According to Israeli officials the bus bombing Thursday morning in Jerusalem was the 28th in the past three and a half years and the first suicide bombing in the city since last September. The latest bombing took place on one of the main east-west thoroughfares in west Jerusalem, the route Correspondent Larry James takes to work every day. Here are his thoughts on the bombing and on one day in the life of Jerusalem.
Azza street is only two lanes wide and is quite busy most mornings. My route joins Azza at a point where it begins winding its way up a long hill toward the center of the city's business district. Some mornings the armed guards stationed at the home of Finance Minister Benjamin Netanyahu on Azza street stop traffic to allow the cabinet minister to leave for work, compounding what is usually a very slow trip. Most days, though, it is just a steady, if slow crawl, up the street in bumper to bumper traffic.

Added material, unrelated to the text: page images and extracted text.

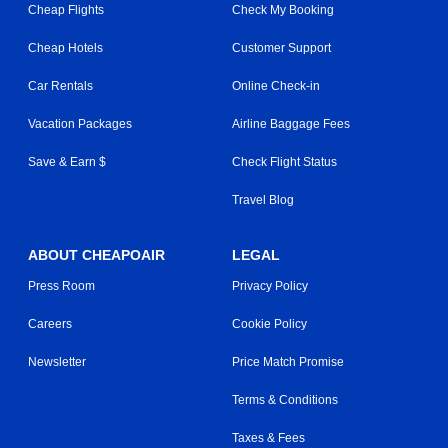
Cheap Flights
Check My Booking
Cheap Hotels
Customer Support
Car Rentals
Online Check-in
Vacation Packages
Airline Baggage Fees
Save & Earn $
Check Flight Status
Travel Blog
ABOUT CHEAPOAIR
LEGAL
Press Room
Privacy Policy
Careers
Cookie Policy
Newsletter
Price Match Promise
Terms & Conditions
Taxes & Fees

I was in the office early this morning, so I had passed the scene of the blast at least 30 minutes before it occurred. But as I passed this morning, the normal routine was interrupted by the woman in a car ahead of me that was just inching along allowing a large gap to develop between her vehicle and a bus that had just pulled away from a stop.
At first a bit irritated at her slow pace, my anger quickly faded when I saw she had a small child, maybe three or four years old, riding in a car seat in the back of her vehicle. Maybe I would be keeping my distance from a Jerusalem bus too, if I had a child in my car, I thought.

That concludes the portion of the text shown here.